Sami Hamdi, diretor da empresa especializada em riscos International Interest, com sede em Londres, vê "poucos sinais de que haverá qualquer responsabilização".

Mas a falta de confiança nas instituições públicas pode levar os manifestantes a fazer justiça pelas próprias mãos. Na noite de segunda-feira, um grupo de pessoas incendiou a casa do presidente da Câmara de Derna, relata a agência de notícias Reuters. Por outro lado, o anúncio de um fundo de reconstrução, a ser gerido pelo autarca, por Aguila Saleh e por Saddam Haftar, filho do marechal líbio Khalifa Haftar, também pode ter enfurecido a população.

Autoridades desinfetam ruas de Derna para mitigar disseminação de doenças transmissíveisFoto: KARIM SAHIB/AFP

De acordo com a organização de direitos humanos Amnistia Internacional, as forças comandadas por Saddam Haftar têm sido responsáveis por um "catálogo de horrores" contra civis líbios desde 2016.

Além disso, esses três homens foram responsáveis por outro fundo de reconstrução: "Eles estavam encarregados do fundo para reconstruir Derna após a guerra do general Haftar contra o Estado Islâmico em 2018 e 2019", lembra Megerisi. Esse mesmo fundo, no entanto, desapareceu sem apresentar trabalho feito, acrescenta.
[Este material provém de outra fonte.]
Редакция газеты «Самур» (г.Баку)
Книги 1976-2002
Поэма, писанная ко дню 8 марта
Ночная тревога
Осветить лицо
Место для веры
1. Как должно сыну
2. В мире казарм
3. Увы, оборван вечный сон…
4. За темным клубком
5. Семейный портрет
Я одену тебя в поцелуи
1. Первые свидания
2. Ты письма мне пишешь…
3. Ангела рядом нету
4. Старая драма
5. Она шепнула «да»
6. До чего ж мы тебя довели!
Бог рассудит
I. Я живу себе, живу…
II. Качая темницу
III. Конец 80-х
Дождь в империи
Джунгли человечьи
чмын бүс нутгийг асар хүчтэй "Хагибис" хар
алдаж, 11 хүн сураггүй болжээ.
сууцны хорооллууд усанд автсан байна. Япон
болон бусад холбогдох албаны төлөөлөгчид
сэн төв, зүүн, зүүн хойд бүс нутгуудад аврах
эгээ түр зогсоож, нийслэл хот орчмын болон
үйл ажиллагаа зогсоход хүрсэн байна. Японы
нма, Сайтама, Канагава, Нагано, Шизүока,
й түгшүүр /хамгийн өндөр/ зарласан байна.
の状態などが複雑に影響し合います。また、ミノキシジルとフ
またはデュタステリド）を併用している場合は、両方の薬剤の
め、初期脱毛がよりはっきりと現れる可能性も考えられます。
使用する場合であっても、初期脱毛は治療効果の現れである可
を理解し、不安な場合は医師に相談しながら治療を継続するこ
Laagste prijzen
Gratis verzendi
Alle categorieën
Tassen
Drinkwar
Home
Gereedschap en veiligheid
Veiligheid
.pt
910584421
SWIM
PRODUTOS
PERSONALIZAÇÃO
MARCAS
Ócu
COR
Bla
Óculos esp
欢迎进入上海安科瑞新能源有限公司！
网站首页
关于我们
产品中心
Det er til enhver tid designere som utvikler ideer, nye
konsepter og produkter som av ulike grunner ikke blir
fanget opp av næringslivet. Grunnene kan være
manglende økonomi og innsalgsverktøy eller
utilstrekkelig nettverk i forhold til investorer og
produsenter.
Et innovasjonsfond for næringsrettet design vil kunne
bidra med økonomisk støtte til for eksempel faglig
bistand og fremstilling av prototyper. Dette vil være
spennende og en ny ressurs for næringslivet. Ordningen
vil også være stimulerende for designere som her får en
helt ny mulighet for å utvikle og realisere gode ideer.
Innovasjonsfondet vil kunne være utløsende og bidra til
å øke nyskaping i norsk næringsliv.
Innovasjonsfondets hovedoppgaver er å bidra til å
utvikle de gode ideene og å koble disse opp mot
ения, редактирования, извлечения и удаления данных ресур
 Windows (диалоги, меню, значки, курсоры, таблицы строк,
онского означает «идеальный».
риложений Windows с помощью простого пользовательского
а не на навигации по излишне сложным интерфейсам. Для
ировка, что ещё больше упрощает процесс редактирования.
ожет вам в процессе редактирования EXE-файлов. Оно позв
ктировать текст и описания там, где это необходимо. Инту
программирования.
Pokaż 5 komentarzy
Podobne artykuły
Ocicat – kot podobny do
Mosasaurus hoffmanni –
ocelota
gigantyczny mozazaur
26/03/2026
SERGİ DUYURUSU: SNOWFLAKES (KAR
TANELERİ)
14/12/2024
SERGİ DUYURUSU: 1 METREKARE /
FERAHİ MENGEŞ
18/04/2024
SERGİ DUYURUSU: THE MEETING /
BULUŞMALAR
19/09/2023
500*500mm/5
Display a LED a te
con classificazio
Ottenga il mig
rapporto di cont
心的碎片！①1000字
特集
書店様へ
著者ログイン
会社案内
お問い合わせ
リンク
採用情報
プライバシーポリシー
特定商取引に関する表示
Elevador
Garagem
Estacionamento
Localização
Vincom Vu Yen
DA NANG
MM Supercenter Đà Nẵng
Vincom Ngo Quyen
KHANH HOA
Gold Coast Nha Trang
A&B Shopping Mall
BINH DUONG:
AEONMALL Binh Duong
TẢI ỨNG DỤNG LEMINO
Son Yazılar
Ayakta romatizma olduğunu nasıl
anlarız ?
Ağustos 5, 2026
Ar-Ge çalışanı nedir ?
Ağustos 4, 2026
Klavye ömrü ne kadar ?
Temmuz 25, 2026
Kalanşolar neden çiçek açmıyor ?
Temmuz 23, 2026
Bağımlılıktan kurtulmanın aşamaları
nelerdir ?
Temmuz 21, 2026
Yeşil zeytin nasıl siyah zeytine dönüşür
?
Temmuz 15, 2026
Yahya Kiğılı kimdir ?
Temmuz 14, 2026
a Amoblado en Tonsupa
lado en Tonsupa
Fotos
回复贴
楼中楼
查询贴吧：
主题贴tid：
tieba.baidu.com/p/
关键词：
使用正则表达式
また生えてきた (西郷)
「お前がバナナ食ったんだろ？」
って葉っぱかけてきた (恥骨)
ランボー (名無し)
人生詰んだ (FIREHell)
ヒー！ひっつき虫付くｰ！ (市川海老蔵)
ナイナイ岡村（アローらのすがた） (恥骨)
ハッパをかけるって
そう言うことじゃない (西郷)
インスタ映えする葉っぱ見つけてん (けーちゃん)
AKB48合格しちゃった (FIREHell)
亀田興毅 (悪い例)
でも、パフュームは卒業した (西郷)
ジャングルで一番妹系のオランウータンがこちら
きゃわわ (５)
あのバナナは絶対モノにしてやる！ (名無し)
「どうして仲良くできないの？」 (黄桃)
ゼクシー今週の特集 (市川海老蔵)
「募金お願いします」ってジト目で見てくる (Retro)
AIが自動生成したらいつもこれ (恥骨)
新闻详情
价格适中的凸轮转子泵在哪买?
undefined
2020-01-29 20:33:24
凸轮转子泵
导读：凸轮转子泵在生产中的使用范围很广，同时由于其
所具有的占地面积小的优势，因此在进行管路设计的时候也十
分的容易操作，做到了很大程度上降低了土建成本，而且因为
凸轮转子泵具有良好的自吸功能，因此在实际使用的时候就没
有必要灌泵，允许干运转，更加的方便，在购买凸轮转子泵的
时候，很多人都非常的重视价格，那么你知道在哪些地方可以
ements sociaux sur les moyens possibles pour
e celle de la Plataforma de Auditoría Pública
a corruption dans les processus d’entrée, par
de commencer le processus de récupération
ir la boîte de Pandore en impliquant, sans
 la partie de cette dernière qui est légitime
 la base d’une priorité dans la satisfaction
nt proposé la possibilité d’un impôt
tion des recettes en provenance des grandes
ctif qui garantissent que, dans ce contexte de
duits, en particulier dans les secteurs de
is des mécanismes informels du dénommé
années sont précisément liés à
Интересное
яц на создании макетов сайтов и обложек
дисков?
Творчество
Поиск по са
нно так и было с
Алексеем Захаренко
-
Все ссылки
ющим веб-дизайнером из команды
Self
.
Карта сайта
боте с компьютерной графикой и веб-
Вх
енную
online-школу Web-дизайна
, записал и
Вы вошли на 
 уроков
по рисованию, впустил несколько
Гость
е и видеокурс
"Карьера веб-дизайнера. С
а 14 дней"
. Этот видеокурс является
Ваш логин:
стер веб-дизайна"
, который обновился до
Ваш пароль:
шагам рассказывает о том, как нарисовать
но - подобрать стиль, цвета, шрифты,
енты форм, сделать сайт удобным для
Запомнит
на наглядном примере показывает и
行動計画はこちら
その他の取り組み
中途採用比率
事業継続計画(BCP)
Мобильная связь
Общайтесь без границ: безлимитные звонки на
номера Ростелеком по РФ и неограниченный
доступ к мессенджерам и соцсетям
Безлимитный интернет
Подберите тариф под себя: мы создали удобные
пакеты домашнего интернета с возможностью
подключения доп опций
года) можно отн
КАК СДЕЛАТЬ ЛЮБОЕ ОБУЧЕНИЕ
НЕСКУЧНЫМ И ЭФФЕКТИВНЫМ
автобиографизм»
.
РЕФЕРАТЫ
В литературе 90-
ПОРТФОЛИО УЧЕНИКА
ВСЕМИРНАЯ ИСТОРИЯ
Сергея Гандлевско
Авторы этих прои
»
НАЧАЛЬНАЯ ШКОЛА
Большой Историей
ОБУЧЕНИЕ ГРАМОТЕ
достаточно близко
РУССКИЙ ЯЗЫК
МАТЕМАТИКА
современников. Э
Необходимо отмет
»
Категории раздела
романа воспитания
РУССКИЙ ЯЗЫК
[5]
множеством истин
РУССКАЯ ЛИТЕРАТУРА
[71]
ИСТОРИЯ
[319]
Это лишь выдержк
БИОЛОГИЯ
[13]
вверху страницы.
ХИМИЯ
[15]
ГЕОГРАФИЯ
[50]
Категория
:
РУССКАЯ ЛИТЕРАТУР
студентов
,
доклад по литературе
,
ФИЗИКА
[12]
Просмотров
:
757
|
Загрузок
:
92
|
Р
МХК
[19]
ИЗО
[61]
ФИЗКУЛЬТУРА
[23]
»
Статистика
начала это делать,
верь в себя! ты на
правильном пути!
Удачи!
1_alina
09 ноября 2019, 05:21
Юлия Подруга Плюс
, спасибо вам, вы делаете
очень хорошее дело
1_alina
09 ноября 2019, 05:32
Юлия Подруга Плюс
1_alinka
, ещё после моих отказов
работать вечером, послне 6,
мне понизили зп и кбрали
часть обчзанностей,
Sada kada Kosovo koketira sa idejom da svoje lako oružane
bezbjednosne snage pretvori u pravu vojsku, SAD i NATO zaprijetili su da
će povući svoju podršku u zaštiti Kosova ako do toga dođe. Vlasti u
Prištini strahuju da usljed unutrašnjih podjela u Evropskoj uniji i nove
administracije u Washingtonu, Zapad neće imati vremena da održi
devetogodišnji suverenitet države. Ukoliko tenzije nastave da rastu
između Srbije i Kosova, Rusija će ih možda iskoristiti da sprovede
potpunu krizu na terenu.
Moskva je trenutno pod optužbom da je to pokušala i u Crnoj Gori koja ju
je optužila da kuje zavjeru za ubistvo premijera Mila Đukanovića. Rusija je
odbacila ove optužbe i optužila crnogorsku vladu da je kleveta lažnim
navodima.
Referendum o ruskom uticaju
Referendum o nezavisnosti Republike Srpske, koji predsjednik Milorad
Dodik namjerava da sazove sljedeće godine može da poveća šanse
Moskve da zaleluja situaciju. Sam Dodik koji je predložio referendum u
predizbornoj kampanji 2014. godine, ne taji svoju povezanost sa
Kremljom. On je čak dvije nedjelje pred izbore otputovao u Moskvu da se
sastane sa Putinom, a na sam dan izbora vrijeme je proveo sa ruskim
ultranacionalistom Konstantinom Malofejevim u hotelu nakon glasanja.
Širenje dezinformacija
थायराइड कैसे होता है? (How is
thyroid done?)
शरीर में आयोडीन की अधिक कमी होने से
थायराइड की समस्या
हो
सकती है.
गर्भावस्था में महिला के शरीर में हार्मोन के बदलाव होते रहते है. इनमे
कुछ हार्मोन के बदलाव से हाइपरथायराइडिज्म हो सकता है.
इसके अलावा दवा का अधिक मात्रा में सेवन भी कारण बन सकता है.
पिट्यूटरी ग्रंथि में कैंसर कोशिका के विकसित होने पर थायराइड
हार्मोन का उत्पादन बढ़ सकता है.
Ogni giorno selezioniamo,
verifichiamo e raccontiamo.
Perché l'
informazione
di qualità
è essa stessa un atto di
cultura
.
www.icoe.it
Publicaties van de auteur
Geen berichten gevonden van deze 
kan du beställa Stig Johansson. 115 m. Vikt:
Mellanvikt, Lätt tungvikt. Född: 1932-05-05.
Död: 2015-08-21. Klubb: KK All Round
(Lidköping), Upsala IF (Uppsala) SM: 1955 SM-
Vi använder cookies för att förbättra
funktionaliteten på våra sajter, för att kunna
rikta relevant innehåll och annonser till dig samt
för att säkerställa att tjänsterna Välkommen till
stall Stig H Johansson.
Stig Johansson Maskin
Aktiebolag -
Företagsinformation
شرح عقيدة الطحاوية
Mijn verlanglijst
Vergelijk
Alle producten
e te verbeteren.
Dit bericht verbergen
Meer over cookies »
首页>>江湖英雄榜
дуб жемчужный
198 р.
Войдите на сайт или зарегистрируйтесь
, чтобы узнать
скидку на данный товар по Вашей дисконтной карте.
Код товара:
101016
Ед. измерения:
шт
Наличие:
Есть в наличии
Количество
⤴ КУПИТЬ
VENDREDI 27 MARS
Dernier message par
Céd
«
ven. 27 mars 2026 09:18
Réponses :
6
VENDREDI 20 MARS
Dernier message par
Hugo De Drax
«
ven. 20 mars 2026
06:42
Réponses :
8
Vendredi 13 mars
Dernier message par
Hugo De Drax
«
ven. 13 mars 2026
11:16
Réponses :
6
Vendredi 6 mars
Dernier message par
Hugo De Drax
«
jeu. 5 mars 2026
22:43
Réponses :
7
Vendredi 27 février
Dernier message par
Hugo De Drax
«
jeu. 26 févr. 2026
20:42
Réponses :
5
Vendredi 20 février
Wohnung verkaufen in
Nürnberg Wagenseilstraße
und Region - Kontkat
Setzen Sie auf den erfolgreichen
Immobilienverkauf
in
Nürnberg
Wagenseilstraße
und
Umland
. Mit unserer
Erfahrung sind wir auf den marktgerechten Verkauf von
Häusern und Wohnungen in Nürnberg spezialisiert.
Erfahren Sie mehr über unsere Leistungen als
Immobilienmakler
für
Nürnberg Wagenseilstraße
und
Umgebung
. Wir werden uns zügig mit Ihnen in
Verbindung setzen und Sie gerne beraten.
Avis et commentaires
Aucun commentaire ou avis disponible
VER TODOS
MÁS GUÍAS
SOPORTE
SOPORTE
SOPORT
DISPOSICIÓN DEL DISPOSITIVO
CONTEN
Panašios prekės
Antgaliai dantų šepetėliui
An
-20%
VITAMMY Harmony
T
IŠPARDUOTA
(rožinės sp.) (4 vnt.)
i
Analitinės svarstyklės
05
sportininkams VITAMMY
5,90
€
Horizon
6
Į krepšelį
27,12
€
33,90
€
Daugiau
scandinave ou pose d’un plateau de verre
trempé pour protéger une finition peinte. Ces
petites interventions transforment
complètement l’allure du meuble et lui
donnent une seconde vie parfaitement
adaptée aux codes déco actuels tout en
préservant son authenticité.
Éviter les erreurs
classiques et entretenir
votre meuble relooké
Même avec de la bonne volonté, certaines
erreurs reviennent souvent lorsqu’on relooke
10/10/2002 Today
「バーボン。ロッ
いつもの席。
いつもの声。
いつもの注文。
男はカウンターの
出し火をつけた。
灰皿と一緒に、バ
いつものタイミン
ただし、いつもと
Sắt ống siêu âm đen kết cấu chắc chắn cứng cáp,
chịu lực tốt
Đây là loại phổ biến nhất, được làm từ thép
Esta visão é confirmada pelo antigo chefe da Missão de Apoio da ONU na Líbia (UNSMIL), Ghassan Salamé, que concluiu em 2018 que "as agendas predatórias individuais continuam a prevalecer à custa do bem coletivo".

Em 2022, a organização não-governamental Transparência Internacional classificou a Líbia na 171ª posição entre 180 países no seu Índice de Percepção de Corrupção.

Repressão política

Dado que a cidade de Derna, atingida pela catástrofe, está sob a administração do primeiro-ministro Ossama Hamad, que é apoiado pelo poderoso marechal Khalifa Haftar, um homem conhecido por reprimir impiedosamente a dissidência, os observadores não têm esperança de que as exigências dos manifestantes sejam ouvidas.

"A opinião popular não é considerada de particular importância entre as milícias ou fações políticas", considerou Sami Hamdi à DW, acrescentando que "há um consenso entre as fações políticas de que todas são coletivamente impopulares entre os líbios e o eleitorado líbio".

Se os protestos continuarem, os observadores não descartam a repressão violenta dos manifestantes. "Os políticos e as elites estão muito conscientes da raiva crescente e já estão a reagir", adverte Megerisi.

Além disso, Wolfram Lachner, investigador do Instituto para Assuntos Internacionais e de Segurança, um centro de pesquisa alemão, alertou na segunda-feira nas redes sociais que as forças de segurança líbias interromperam a transmissão de uma entrevista depois de a pessoa entrevistada criticar o presidente da Câmara de Derna e o líder do Parlamento, Aguila Saleh.

Entretanto, vários jornalistas foram expulsos da região. O repórter líbio Mohammed Elgrj informou na rede social X, o antigo Twitter, que houve ordens superiores para "retirar as equipas jornalísticas da cidade de Derna", tal como explica uma outra profissional no terreno.

O investigador líbio Tarek Megerisi não tem esperança de que a fúria do povo possa levar a uma colaboração frutífera entre os grupos rivais que ditam a divisão política do país.

"Se há uma coisa em que Haftar e os políticos líbios são bons é em suprimir a raiva, prender pessoas por ousarem protestar e enfrentar tempestades políticas", admitiu à DW.